View larger version (65K): [in a new window]   Fig. 7. Activation of the Shh pathway in dorsal progenitors in the chick neural tube elicits cell clustering. (A,B) Transfection of Shh (green) elicits widespread, relatively uniform activation of Nkx2.2 (red) and repression of Pax7 (red) cell autonomously and non-autonomously. (C) GFP-only transfections have no effect on endogenous Pax7 or Nkx2.2 (not shown) expression. (D) Schematic illustrating broad activation of the Shh pathway (indicated by Nkx2.2 expression) in transfected (via autocrine signaling) and untransfected (via paracrine signaling) cells.
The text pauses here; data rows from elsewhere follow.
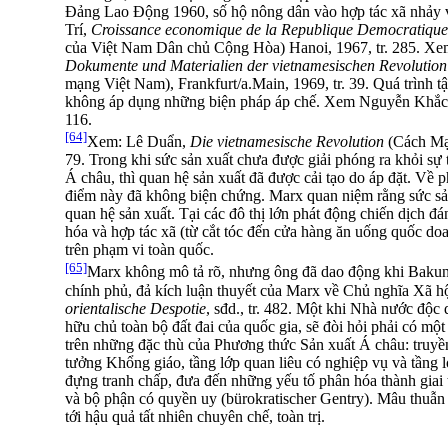
Đảng Lao Động 1960, số hộ nông dân vào hợp tác xã nhảy
Trí,
Croissance economique de la Republique Democratique
của Việt Nam Dân chủ Cộng Hòa) Hanoi, 1967, tr. 285. Xem:
Dokumente und Materialien der vietnamesischen Revolution
mạng Việt Nam), Frankfurt/a.Main, 1969, tr. 39. Quá trình t
không áp dụng những biện pháp áp chế. Xem Nguyễn Khắc Vi
116.
[64]
Xem: Lê Duẩn,
Die vietnamesische Revolution
(Cách Mạn
79. Trong khi sức sản xuất chưa được giải phóng ra khỏi sự 
Á châu, thì quan hệ sản xuất đã được cải tạo do áp đặt. Về 
điểm này đã không biện chứng. Marx quan niệm rằng sức sản 
quan hệ sản xuất. Tại các đô thị lớn phát động chiến dịch đ
hóa và hợp tác xã (từ cắt tóc đến cửa hàng ăn uống quốc d
trên phạm vi toàn quốc.
[65]
Marx không mô tả rõ, nhưng ông đã dao động khi Bakun
chính phủ, đả kích luận thuyết của Marx về Chủ nghĩa Xã h
orientalische Despotie
, sđd., tr. 482. Một khi Nhà nước độc
hữu chủ toàn bộ đất đai của quốc gia, sẽ đòi hỏi phải có m
trên những đặc thù của Phương thức Sản xuất Á châu: truyề
tưởng Khổng giáo, tầng lớp quan liêu có nghiệp vụ và tầng 
đựng tranh chấp, đưa đến những yếu tố phân hóa thành giai
và bộ phận có quyền uy (bürokratischer Gentry). Mâu thuẫn 
tới hậu quả tất nhiên chuyên chế, toàn trị.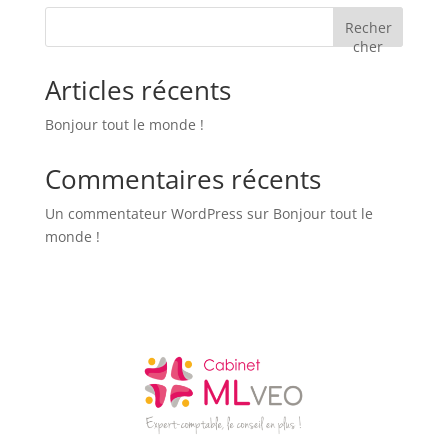
Recher
cher
Articles récents
Bonjour tout le monde !
Commentaires récents
Un commentateur WordPress
sur
Bonjour tout le
monde !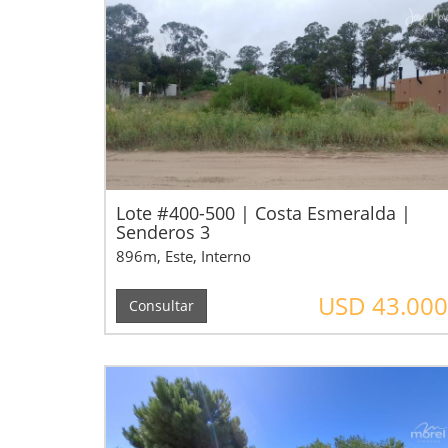
Lote #400-500 | Costa Esmeralda |
Senderos 3
896m, Este, Interno
USD 43.000
Consultar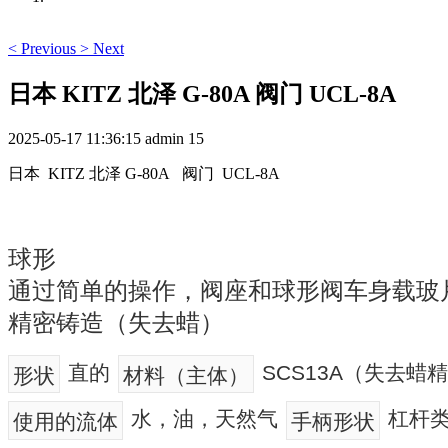
<
Previous
>
Next
日本 KITZ 北泽 G-80A 阀门 UCL-8A
2025-05-17 11:36:15
admin
15
日本 KITZ 北泽 G-80A 阀门 UCL-8A
球形
通过简单的操作，阀座和球形阀车身载玻
精密铸造（失去蜡）
直的
SCS13A（失去蜡
形状
材料（主体）
水，油，天然气
杠杆
使用的流体
手柄形状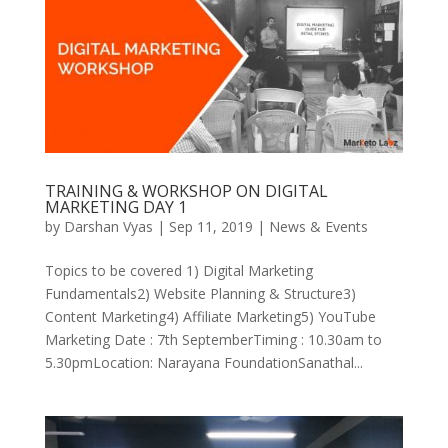
TRAINING & WORKSHOP ON DIGITAL
MARKETING DAY 1
by
Darshan Vyas
|
Sep 11, 2019
|
News & Events
Topics to be covered 1) Digital Marketing
Fundamentals2) Website Planning & Structure3)
Content Marketing4) Affiliate Marketing5) YouTube
Marketing Date : 7th SeptemberTiming : 10.30am to
5.30pmLocation: Narayana FoundationSanathal...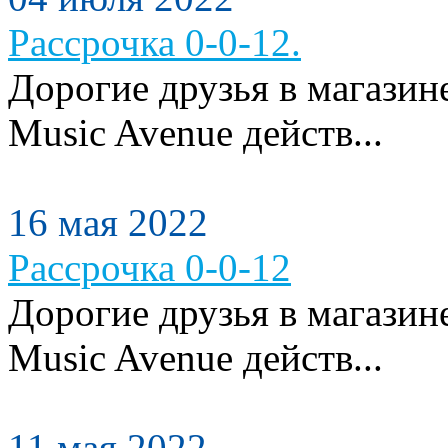
Рассрочка 0-0-12.
Дорогие друзья в магази
Music Avenue действ...
16 мая 2022
Рассрочка 0-0-12
Дорогие друзья в магази
Music Avenue действ...
11 мая 2022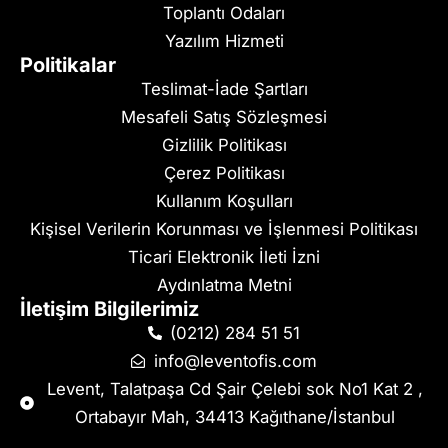
Toplantı Odaları
Yazılım Hizmeti
Politikalar
Teslimat-İade Şartları
Mesafeli Satış Sözleşmesi
Gizlilik Politikası
Çerez Politikası
Kullanım Koşulları
Kişisel Verilerin Korunması ve İşlenmesi Politikası
Ticari Elektronik İleti İzni
Aydınlatma Metni
İletişim Bilgilerimiz
(0212) 284 51 51
info@leventofis.com
Levent, Talatpaşa Cd Şair Çelebi sok No1 Kat 2 ,
Ortabayır Mah, 34413 Kağıthane/İstanbul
Transfected cell is indicated by a lightening bolt. (E,F) Cotransfection of Shh with ptcloop2 (green) induces Nkx2.2 expression (red) only in untransfected cells. In this case Nkx2.2+ cells in the dorsal (F) but not ventral (F') spinal cord segregate into clusters. (G) Expression of Pax7 (red) in co-transfected cells (yellow) indicates autocrine Shh signaling is blocked. (H) Schematic representation of signaling differences between untransfected and Shh + ptcloop2 co-transfected cells. Only paracrine Shh signaling occurs. (I-K) Cells transfected with Gli2N-term or Gli3N-term (green) activators form clusters in the dorsal spinal cord (J) that do not express Pax7 (red), while ventral cells do not cluster (not shown). (L) Schematic showing cell-autonomous, ligand-independent activation of the Shh pathway by transfections of dominant-activator Gli2 and Gli3 proteins. Untransfected cells retain their dorsal identity. (M,N) Schematic summarizing results of chick transfection studies and Shh/Gli pathway in ventral spinal cord progenitor cells. Shh pathway activation is indicated by blue `+' areas. Blue outlined areas in the dorsal region represent clusters of cells, while circles indicate individual cells. In M, arrow thickness indicates relative roles of Gli2 and Gli3 activators in inducing ventral target genes.